▶ WORK TO BE COMPLETED:
This exercise calls for duplicating every entry below exactly, without the images.

▶ Page-level text extractions:
╔══

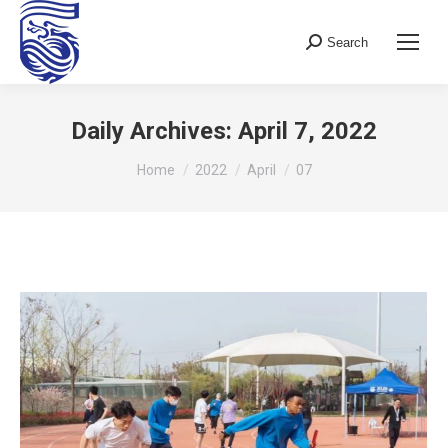
Search
Search:
Daily Archives:
April 7, 2022
You are here:
Home
2022
April
07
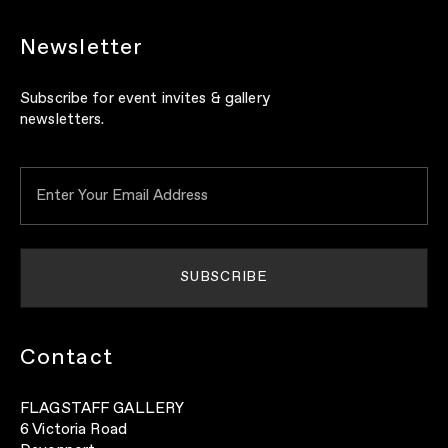
Newsletter
Subscribe for event invites & gallery
newsletters.
Contact
FLAGSTAFF GALLERY
6 Victoria Road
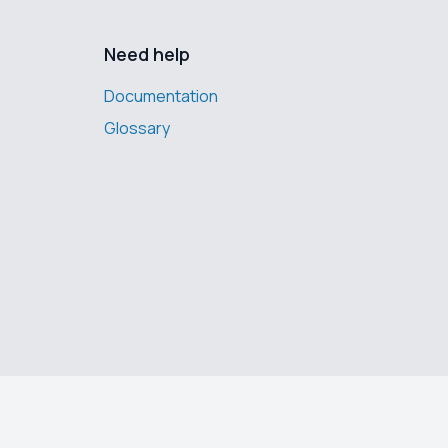
Need help
Documentation
Glossary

╚══

▶ ANSWER AREA:
Search
Search:
Daily Archives:
April 7, 2022
You are here:
Home
2022
April
07
Newsletter
Subscribe for event invites & gallery
newsletters.
Contact
FLAGSTAFF GALLERY
6 Victoria Road
Need help
Documentation
Glossary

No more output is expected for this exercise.